Recorded data:
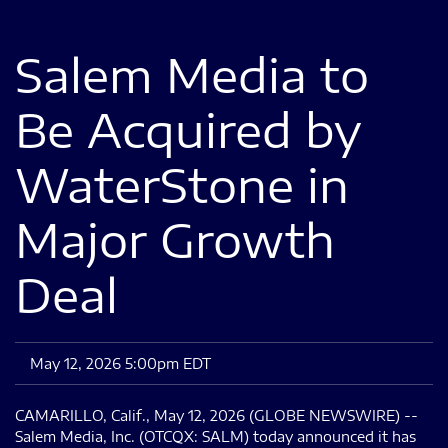
Salem Media to
Be Acquired by
WaterStone in
Major Growth
Deal
May 12, 2026 5:00pm EDT
CAMARILLO, Calif., May 12, 2026 (GLOBE NEWSWIRE) --
Salem Media, Inc. (OTCQX: SALM) today announced it has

Directions for this task:
Copy verbatim the span of lines that begins with the line holding "Be Acquired by" and ends at the last line of the records.

Answer space:
Be Acquired by
WaterStone in
Major Growth
Deal
May 12, 2026 5:00pm EDT
CAMARILLO, Calif., May 12, 2026 (GLOBE NEWSWIRE) --
Salem Media, Inc. (OTCQX: SALM) today announced it has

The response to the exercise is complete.